- _Instructions for the task_: All lines in the entries below that hold "افزودن" make up the answer.

++++++++++++++++++++

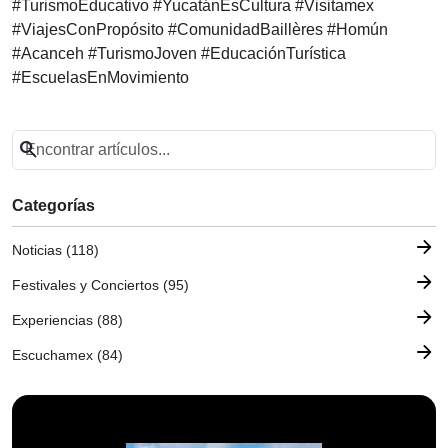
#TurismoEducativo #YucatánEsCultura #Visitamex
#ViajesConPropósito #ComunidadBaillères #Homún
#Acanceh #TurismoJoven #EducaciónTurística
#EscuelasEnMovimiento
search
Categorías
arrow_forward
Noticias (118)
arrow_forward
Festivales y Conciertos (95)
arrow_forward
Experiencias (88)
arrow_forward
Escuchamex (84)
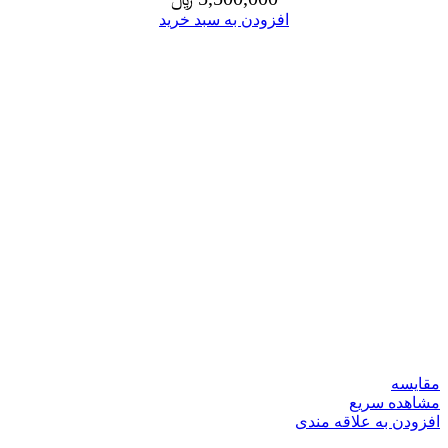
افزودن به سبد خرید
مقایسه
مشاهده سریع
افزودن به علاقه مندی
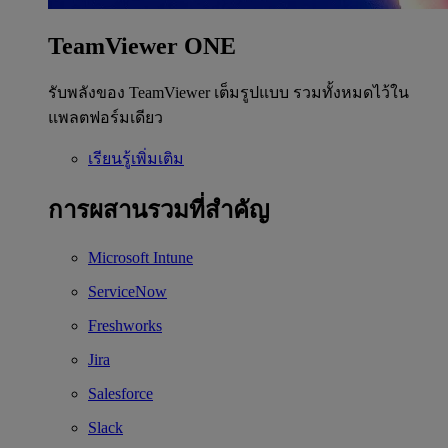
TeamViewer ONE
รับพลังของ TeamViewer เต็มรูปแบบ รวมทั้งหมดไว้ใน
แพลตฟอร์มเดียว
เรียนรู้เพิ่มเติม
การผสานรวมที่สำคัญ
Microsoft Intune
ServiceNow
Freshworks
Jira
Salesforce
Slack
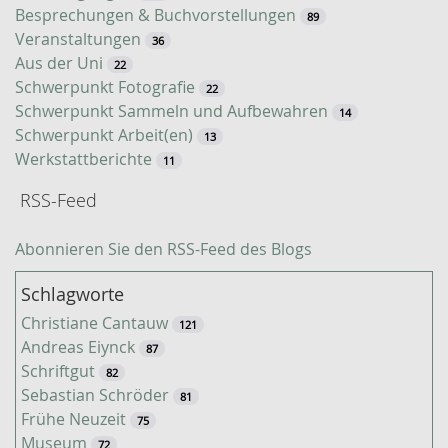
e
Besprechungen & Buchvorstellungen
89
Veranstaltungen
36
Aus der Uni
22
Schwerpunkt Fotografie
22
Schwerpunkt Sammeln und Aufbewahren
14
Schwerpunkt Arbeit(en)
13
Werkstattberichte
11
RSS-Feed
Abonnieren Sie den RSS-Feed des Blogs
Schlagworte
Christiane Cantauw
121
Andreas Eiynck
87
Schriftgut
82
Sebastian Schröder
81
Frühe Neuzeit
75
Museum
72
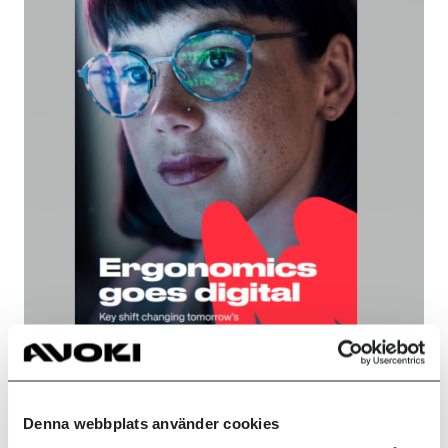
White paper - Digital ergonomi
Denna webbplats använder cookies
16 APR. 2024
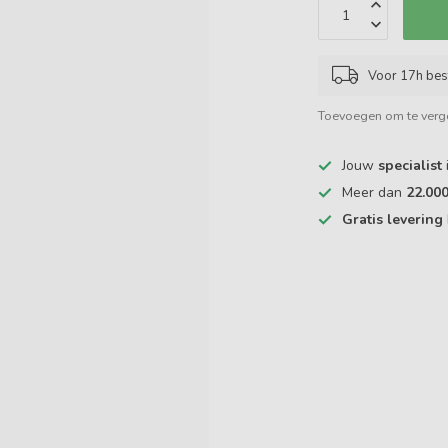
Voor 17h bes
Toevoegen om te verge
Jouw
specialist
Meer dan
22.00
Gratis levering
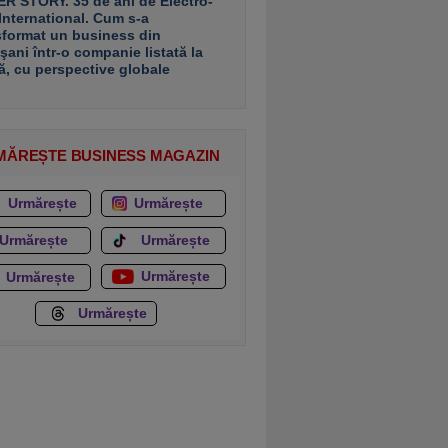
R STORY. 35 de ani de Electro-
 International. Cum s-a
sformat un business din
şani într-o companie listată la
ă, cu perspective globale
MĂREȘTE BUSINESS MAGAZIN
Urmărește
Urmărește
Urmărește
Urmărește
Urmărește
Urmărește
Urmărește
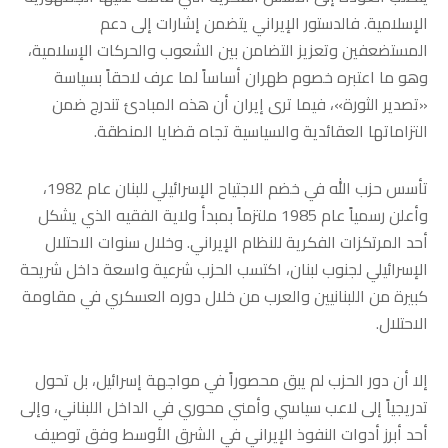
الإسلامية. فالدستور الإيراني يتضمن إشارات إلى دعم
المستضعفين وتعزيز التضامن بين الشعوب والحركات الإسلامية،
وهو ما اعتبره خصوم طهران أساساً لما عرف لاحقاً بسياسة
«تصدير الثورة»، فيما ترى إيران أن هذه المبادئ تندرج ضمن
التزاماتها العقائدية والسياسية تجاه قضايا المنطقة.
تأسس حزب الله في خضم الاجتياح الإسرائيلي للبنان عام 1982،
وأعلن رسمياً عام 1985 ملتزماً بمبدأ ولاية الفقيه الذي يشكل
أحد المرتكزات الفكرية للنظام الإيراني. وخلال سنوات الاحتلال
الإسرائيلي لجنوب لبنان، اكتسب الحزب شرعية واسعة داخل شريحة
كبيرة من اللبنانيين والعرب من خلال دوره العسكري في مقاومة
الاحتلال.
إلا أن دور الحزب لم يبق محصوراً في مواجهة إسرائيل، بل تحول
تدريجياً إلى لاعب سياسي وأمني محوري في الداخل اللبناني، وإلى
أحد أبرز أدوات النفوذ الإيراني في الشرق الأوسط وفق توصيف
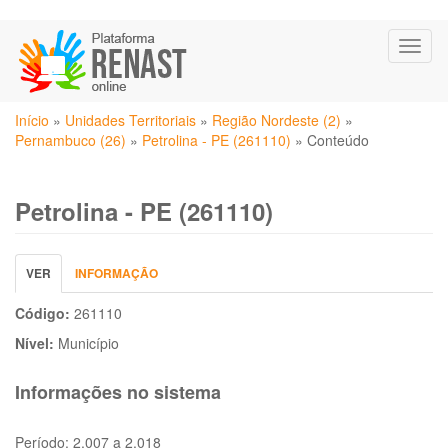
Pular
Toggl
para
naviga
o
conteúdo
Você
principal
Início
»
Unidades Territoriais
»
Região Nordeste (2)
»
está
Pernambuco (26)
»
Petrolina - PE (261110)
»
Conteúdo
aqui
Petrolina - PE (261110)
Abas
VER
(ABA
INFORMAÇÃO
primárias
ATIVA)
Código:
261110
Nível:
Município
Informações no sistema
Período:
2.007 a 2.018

++++++++++++++++++++

- _Your response_:
افزودن به سبد خرید
افزودن به علاقه مندی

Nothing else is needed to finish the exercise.